En esto doña Dolores, que hasta entonces permaneciera temerosamente escondida en medio de sus criadas, detrás de la barricada, se levantó, apartó algunos muebles, pasó sin hacer ruido al través de la abertura que ella misma acababa de practicar y fue a sentarse al lado de don Andrés; el cual no se movió, ni la había visto venir, ni oído como se sentaba cerca de él.

La joven se inclinó hasta su padre, le cogió amorosamente las manos, le besó en la frente, y con voz melodiosa e impregnada de ternura indecible, le dirigió estas palabras:

—Padre, mi buen padre, ¿no le queda a V. por ventura una hija que le quiere y le respeta? No se deje V. abatir de esta suerte por el dolor. Míreme, padre mío, por la Virgen Santísima; soy su hija. ¿Acaso no me quiere a mí que le amo tanto?

Don Andrés levantó el rostro, bañado en lágrimas, y abrió los brazos, en los que doña Dolores se precipitó dando un grito de gozo.

—¡Oh! profirió el anciano con ternura inefable, ¡cuánta ingratitud la mía al dudar de la infinita bondad de Dios! ¡Me queda mi hija! ¡No estoy ya solo en la tierra! ¡Todavía puedo ser dichoso!

—Sí, padre, repuso doña Dolores, Dios ha querido sujetarle a V. a prueba, pero no nos abandonará en nuestra pesadumbre; sea V. fuerte contra el infortunio, deje a su hijo entregado a su arrepentimiento, levante V. la terrible maldición que ha fulminado contra él, y permítale que vuelva arrepentido a sus plantas. ¡Oh! estoy convencida de que su acción no es sino hija de un momento de extravío; porque ¿cómo no amaría a V., tan noble tan grande y tan bueno?

—No me hables nunca de tu hermano, replicó don Andrés con hosca energía; para mí ha dejado de existir ese hombre. No tienes hermano alguno ni lo has tenido nunca. Perdóname que te haya engañado dándote a entender que el miserable ese formaba parte de nuestra familia; no, ese monstruo no es hijo mío; yo mismo he padecido error al suponer que por sus venas circulaba la misma sangre que por las mías.

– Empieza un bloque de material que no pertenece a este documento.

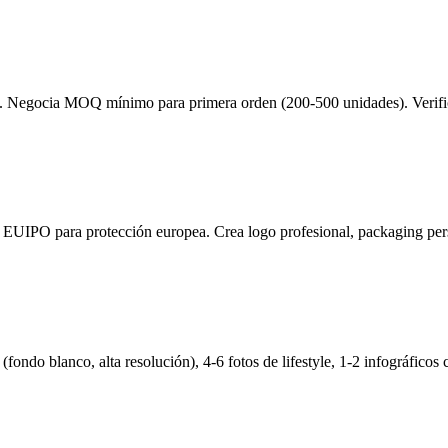
). Negocia MOQ mínimo para primera orden (200-500 unidades). Verifi
 EUIPO para protección europea. Crea logo profesional, packaging pers
(fondo blanco, alta resolución), 4-6 fotos de lifestyle, 1-2 infográficos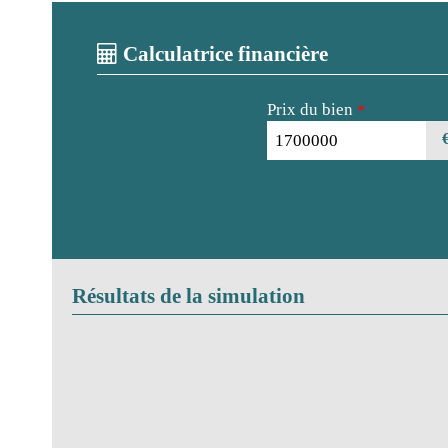
Calculatrice financière
Prix du bien
*
Résultats de la simulation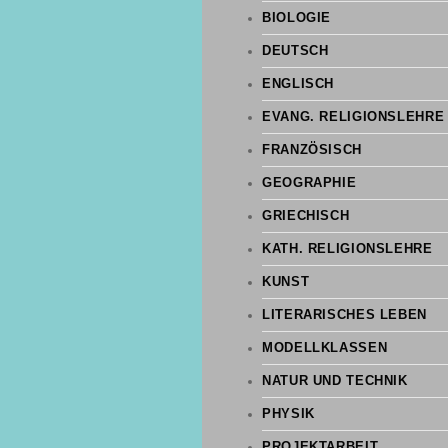
BIOLOGIE
DEUTSCH
ENGLISCH
EVANG. RELIGIONSLEHRE
FRANZÖSISCH
GEOGRAPHIE
GRIECHISCH
KATH. RELIGIONSLEHRE
KUNST
LITERARISCHES LEBEN
MODELLKLASSEN
NATUR UND TECHNIK
PHYSIK
PROJEKTARBEIT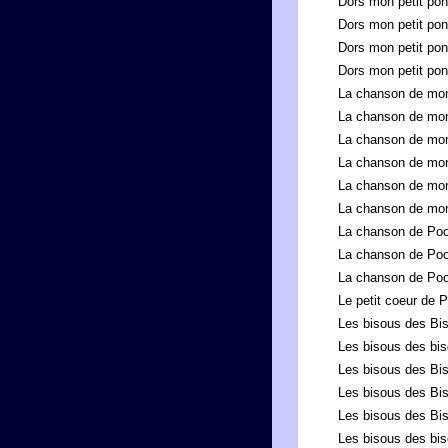
Dors mon petit po
Dors mon petit po
Dors mon petit po
Dors mon petit po
La chanson de mon
La chanson de mon
La chanson de mon
La chanson de mon
La chanson de mon
La chanson de mon
La chanson de Po
La chanson de Po
La chanson de Po
Le petit coeur de 
Les bisous des Bi
Les bisous des bi
Les bisous des Bi
Les bisous des Bi
Les bisous des Bi
Les bisous des bi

—Padre, por Dios, sosiéguese V.

—Ven, hija mía, repuso don Andrés estrechando entre sus brazos a la joven, no me abandones, necesito sentirte ahí, a mi lado, para no creerme solo en el mundo y para tener la fuerza de sobrellevar mi desesperación. ¡Oh! repíteme que me quieres; no puedes comprender cuánto alivia mi corazón y suaviza mi dolor él que me lo digas.